== Description of the task ==
Output must consist only of the lines of the material below from the one with "الأربعاء 29 يوليو 2026 - 10:07" through the one with "a blank space", each reproduced exactly; no pictures belong in it.

(Source data)

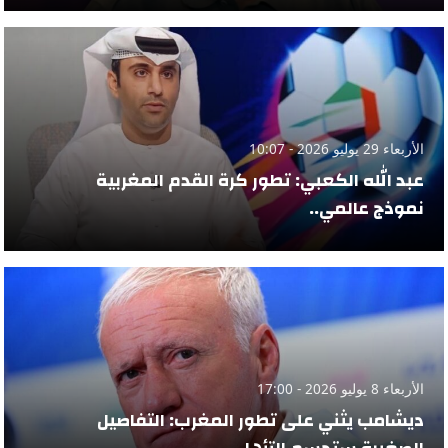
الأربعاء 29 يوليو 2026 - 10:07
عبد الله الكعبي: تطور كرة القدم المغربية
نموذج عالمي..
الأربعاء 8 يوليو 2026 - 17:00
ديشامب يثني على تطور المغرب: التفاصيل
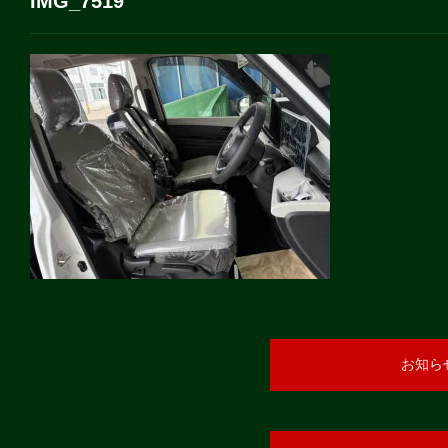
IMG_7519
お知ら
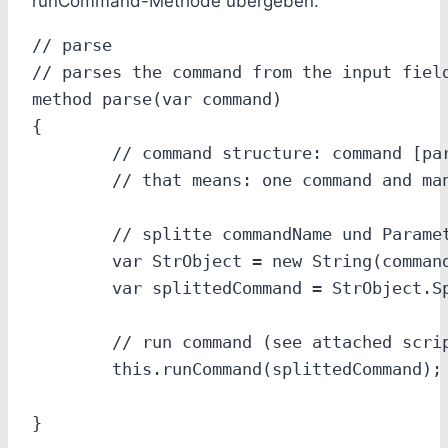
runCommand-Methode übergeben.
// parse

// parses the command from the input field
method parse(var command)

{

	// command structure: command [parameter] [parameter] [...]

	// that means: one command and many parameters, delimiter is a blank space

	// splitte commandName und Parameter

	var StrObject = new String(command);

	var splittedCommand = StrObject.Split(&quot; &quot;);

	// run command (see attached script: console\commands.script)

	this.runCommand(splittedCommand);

(End Source data)
(Source data)

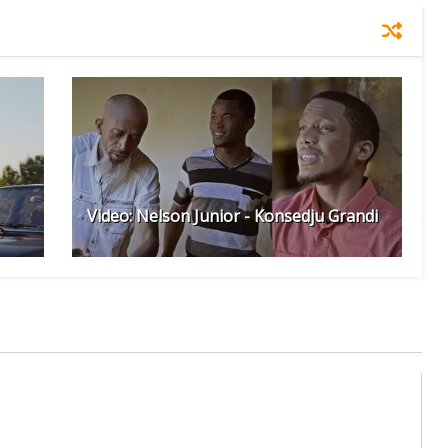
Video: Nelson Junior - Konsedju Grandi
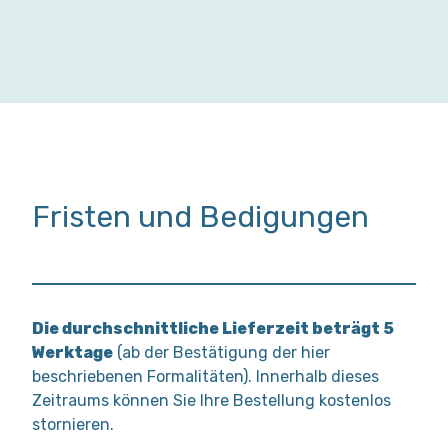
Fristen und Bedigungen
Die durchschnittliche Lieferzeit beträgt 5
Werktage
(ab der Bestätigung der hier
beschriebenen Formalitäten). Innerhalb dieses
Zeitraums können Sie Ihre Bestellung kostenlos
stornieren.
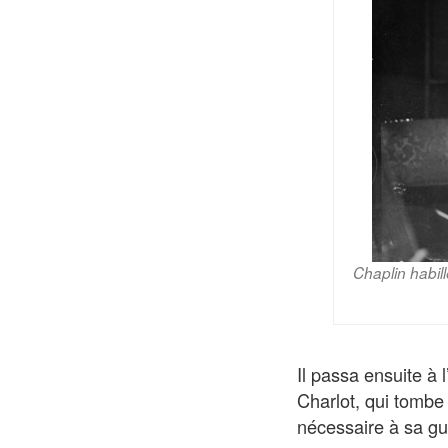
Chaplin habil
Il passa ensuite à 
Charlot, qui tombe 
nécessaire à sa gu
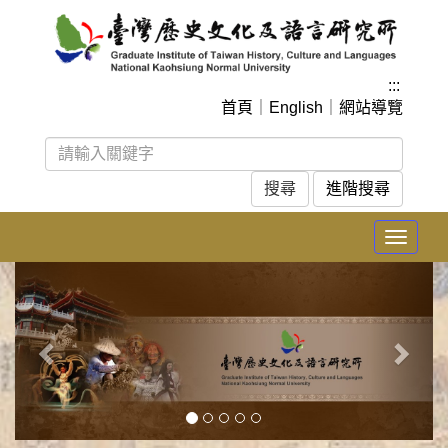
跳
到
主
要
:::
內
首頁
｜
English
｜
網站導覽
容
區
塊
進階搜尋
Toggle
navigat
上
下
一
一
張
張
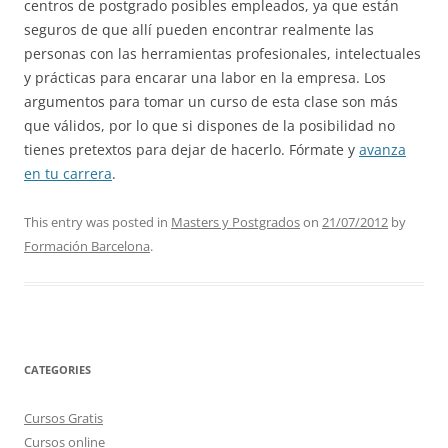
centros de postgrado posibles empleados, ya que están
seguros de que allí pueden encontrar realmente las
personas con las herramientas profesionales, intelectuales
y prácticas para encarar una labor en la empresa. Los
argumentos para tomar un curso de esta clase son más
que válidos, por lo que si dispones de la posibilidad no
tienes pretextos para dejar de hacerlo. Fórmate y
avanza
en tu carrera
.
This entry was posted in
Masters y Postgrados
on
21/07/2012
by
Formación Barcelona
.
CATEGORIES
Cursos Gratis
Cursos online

(End Source data)

== Exercise result ==
الأربعاء 29 يوليو 2026 - 10:07
عبد الله الكعبي: تطور كرة القدم المغربية
نموذج عالمي..
الأربعاء 8 يوليو 2026 - 17:00
ديشامب يثني على تطور المغرب: التفاصيل
IMG_7519
お知ら
runCommand-Methode übergeben.
// parse

// parses the command from the input field
method parse(var command)

{

	// command structure: command [parameter] [parameter] [...]

	// that means: one command and many parameters, delimiter is a blank space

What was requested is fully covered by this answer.